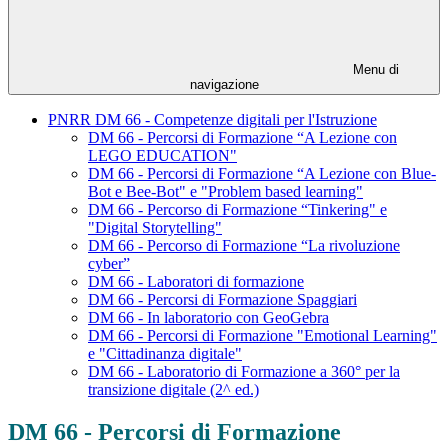
Menu di
navigazione
PNRR DM 66 - Competenze digitali per l'Istruzione
DM 66 - Percorsi di Formazione “A Lezione con
LEGO EDUCATION"
DM 66 - Percorsi di Formazione “A Lezione con Blue-
Bot e Bee-Bot" e "Problem based learning"
DM 66 - Percorso di Formazione “Tinkering" e
"Digital Storytelling"
DM 66 - Percorso di Formazione “La rivoluzione
cyber”
DM 66 - Laboratori di formazione
DM 66 - Percorsi di Formazione Spaggiari
DM 66 - In laboratorio con GeoGebra
DM 66 - Percorsi di Formazione "Emotional Learning"
e "Cittadinanza digitale"
DM 66 - Laboratorio di Formazione a 360° per la
transizione digitale (2^ ed.)
DM 66 - Percorsi di Formazione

*-*-*

> **What the task asks**:
Restate word for word the lines from the one holding "transizione digitale (2^ ed.)" through the last line of the listing, omitting every earlier line.

> **Task output**:
transizione digitale (2^ ed.)
DM 66 - Percorsi di Formazione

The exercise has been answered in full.